Here are a few storytelling suggestions for your photographs because as photojournalists that’s what we are—storytellers, right? But these are tools only. They are only valuable as a means to an end. The technique is not the point, the final result is the point. The viewer should notice the image and the message, not the technique.
1. Vary the viewpoint—By using a worm’s eye or bird’s eye view you can emphasize different storytelling elements in your photo.
2. Framing—Shooting through a window or branches on a tree will not only clean up a cluttered background, it will add visual interest and create a sense of isolation.
3. Details—Zeroing in on small, poignant details can often say more about a subject than showing the whole scene.
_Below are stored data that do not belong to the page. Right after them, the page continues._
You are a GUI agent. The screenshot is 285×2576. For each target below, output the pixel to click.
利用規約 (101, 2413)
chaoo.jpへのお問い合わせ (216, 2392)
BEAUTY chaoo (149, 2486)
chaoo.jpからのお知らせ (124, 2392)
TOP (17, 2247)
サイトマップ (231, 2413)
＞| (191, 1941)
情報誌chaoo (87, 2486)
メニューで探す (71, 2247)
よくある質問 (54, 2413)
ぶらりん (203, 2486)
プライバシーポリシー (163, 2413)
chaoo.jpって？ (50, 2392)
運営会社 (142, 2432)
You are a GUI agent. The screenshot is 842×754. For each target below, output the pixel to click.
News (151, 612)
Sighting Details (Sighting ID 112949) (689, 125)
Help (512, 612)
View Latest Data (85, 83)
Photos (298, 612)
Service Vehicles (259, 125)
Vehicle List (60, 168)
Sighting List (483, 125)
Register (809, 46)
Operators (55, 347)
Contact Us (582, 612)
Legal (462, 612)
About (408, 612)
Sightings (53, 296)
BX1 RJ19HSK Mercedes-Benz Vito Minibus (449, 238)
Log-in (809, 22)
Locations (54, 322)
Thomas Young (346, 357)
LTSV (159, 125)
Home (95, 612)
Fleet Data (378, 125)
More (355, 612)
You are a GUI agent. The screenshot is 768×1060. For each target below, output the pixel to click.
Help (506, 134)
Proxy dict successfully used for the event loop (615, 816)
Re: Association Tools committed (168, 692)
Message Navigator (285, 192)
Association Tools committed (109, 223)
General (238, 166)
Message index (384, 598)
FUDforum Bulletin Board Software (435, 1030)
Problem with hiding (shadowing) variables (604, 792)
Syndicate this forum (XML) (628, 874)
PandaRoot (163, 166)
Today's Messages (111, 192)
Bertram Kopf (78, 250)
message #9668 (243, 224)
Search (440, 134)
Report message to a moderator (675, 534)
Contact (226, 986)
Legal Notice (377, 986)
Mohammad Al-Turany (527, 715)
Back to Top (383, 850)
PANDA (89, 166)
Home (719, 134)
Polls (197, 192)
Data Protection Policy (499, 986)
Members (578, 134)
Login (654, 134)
The detail above was taken in the Red River Gorge in a protected area. I thought it was ironic to find the word "Care" carved into the rock along with all the other graffiti.
4. Symbolism—Try to find a detail or overall scene that evokes some powerful symbolism that can carry your message for you.
5. Shadows—Shadows are a way of taking the subject and reducing it down to its basic black & white shape. No other extraneous details get in the way and we can concentrate on body language. Silhouettes fall into this category as well.
6. Rule of Thirds Composition—You hear a lot about this and it sounds very Art School Stuffy. All it really means is don’t always put your subject in the very center of the frame and don’t always put the horizon line in the middle either. When you use that “Bull’s eye framing” it looks static and boring, so avoid it unless you are going for that look for effect. Putting the subject off-center tends to show a more dynamic personality.
These are just a few Photography 101 tips that can improve anybody’s pictures but what I’m really trying to emphasize here is that these are tools just like a fish-eye lens is a tool. You need to use them thoughtfully when the picture warrants it and not just because it would be “cool”. Remember, you are trying to say something with your image and you need to use the tools at your disposal much the way writers or anyone else uses their tools.